3:24 PMNature Strip Lunacy
Please read the revised Manningham Nature Strip Policy and Nature Strip Planting Guidelines and Information Sheets for 2015. The draft version can be found in the full minutes of the 31 March 2015 council meeting, starting at page 483.
Manningham council are up to their old tricks again – taking money from you and me.
Please let me explain
You would think that Manningham's Nature Strip policy is meant to cover the planting of trees, scrubs, special grasses and larger plants on the nature strip. It does cover these things. But the council has also inserted a couple of gotchas.
Gotcha Number 1.
The first gotcha is if you want to seed or top seed your nature strip with lawn. That's right, you need to apply to the council for a permit to do this and pay an $85 dollar fee.
Do you think I am making this up? Please read the 2015 Nature Strip Policy and the accompanying Guidelines.
There is absolutely no mention, that I can find, of any right you may have to plant lawn seed or re-seed your nature strip without first obtaining council approval.
On the other hand there is repeated mention of the fact that you need to obtain a permit to do any work on council owned land. Here are some examples of the latter.
"In nature strips not containing indigenous vegetation, a permit is required for a property owner to plant within an adjoining nature strip." (Nature Strip Policy 2015, point 7.)
"Under Manningham's community local law 2013, in relation to council land, which includes a nature strip, a permit is required to commence or carry out any works or to remove, damage, destroy or interfere with any vegetation, material, thing or asset owned by the council." (Nature Strip Policy 2015, page 6).
"Manningham Community Local Law, Clause 5.1, requires a permit for any works carried out on Council roads and adjoining land, including gardening works on a nature strip. It also covers damage, removal or interference with any vegetation, material or asset owned by the council" (Nature strip guidelines, page 502 of minutes.)
Now I ask you to find any mention in the 2015 policy or guidelines which say you can re-seed or plant lawn on a nature strip without first obtaining a council permit. I could not find any.
There is off course good reason for the council requiring you obtain a permit before planting lawn.
Possibly they want to weigh the merits of using Yates or Munns garden products. Possibly they want to ponder the profound issue of how much kikuyu or couch grass seed there should really be in a box of lawn seed.
Laugh you may, but these are very serious issues that require deep and prolonged consideration by Manningham council.
What ever way you look at it, it is going to be a very expensive box of lawn seed.
Gotcha Number 2.
There is a second gotcha.
"6.1 As the permits will not be transferable to new landowners of a property, there is the potential for Council to be asked to remove the landscaping undertaken by the previous landowner. Council will not be able to redeem the costs of restoring a previously planted nature strip to grass." (Council minutes for 31 March 2015, page 486.)

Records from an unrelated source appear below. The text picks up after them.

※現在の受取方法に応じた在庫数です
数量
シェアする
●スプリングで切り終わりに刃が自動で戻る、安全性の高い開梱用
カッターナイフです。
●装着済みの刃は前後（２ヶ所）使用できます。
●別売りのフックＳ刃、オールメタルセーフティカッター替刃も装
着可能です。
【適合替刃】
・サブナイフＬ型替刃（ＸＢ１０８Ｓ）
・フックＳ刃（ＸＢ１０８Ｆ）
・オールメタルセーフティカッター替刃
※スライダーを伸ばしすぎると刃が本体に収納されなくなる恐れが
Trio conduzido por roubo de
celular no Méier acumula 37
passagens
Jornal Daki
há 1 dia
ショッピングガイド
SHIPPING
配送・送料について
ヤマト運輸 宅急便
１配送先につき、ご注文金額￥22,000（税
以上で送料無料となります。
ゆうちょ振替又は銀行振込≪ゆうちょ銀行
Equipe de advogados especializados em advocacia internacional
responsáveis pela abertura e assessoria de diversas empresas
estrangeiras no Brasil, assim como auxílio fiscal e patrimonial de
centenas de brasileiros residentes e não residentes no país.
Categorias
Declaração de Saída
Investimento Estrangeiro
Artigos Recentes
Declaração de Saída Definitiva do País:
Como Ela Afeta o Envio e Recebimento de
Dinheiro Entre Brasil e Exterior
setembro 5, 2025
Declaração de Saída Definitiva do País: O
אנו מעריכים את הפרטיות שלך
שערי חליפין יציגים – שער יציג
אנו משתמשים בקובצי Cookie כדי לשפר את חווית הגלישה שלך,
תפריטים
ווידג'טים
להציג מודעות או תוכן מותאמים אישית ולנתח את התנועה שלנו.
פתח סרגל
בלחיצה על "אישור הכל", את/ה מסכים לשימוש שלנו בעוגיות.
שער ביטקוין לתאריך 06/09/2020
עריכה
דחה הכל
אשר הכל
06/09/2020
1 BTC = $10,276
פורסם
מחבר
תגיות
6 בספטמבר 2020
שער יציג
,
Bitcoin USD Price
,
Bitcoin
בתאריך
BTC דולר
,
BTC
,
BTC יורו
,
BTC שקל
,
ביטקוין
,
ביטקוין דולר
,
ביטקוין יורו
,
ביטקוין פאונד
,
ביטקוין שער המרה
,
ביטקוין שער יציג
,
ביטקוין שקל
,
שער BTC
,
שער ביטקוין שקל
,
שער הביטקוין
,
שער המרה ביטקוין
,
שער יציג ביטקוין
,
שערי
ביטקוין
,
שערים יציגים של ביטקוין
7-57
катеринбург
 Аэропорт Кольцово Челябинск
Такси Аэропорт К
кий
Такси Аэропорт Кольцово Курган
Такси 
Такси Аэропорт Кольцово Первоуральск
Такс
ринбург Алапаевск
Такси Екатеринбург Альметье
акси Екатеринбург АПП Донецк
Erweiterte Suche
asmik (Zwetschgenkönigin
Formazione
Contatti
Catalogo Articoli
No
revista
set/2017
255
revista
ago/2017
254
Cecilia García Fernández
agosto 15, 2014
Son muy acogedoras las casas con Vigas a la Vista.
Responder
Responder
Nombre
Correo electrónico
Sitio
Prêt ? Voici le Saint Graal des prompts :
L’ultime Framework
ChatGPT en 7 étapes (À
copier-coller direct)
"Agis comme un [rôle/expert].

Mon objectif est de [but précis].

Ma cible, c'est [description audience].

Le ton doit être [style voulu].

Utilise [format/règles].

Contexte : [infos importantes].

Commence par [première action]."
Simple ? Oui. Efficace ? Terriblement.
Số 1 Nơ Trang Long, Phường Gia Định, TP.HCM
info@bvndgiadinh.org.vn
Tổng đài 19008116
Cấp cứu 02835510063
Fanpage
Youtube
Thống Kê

So if you buy an established home in Manningham, the council might ask you to remove, at your own expense, gardening work done on the nature strip by the previous owner - work that the council had previously approved of.
So here is a potential hidden expense for new home owners and a potential source of revenue for the council.

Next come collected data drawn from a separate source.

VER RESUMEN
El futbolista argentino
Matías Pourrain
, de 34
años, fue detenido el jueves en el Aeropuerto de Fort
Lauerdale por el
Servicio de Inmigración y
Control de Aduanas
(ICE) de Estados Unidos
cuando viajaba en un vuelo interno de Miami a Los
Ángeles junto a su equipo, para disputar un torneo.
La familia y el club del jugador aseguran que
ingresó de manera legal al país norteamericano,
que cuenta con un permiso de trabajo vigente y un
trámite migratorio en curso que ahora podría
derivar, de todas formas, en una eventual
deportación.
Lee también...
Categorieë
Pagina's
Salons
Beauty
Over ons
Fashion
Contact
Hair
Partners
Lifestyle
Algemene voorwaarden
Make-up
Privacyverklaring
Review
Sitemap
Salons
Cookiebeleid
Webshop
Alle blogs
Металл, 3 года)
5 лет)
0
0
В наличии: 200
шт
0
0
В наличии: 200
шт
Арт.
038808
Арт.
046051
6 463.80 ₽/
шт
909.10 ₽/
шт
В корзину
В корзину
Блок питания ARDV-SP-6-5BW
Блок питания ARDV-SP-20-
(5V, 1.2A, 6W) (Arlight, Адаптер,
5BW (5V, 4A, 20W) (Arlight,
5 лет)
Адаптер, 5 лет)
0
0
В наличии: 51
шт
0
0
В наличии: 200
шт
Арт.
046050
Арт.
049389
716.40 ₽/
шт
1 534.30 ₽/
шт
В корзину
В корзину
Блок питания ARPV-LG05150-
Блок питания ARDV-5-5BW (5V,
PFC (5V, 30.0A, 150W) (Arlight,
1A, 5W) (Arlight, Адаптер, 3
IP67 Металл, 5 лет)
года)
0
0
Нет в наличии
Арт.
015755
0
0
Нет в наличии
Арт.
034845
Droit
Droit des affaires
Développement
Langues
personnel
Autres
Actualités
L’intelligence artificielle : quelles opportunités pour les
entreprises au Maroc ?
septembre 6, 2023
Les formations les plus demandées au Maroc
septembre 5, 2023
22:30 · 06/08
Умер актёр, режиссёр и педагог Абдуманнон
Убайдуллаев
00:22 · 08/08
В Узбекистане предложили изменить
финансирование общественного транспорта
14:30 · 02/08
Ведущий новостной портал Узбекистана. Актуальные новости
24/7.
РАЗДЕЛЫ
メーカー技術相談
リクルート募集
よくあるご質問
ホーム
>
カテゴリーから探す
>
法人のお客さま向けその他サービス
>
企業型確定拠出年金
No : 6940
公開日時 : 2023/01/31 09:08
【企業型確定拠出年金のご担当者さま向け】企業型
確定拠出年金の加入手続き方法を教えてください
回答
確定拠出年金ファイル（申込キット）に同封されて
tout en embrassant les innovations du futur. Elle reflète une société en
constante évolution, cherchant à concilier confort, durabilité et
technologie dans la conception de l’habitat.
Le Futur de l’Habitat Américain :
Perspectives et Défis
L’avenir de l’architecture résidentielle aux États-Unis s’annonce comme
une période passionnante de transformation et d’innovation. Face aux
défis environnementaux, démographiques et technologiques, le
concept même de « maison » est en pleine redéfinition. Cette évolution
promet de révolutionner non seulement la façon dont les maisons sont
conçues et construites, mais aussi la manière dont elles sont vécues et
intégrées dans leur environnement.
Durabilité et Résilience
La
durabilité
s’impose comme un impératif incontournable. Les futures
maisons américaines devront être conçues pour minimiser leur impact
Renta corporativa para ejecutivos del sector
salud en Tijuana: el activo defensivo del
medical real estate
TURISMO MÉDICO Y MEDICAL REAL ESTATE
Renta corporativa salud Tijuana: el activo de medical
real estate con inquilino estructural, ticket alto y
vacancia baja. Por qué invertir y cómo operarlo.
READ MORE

It is also a potential source of revenue for the council because potential home buyers may now be enticed to ask for a certificate from the council regarding the status of gardening works done on the nature strip of they home they are buying. Off course, potential home buyers will need to pay a fee to the council for this certificate, as they do for other certificates.
My guess is that Manningham council has not yet thought of this potential new revenue stream. But now I have brought it to their attention, you can bet they will take steps to ensure they get all money they can from us.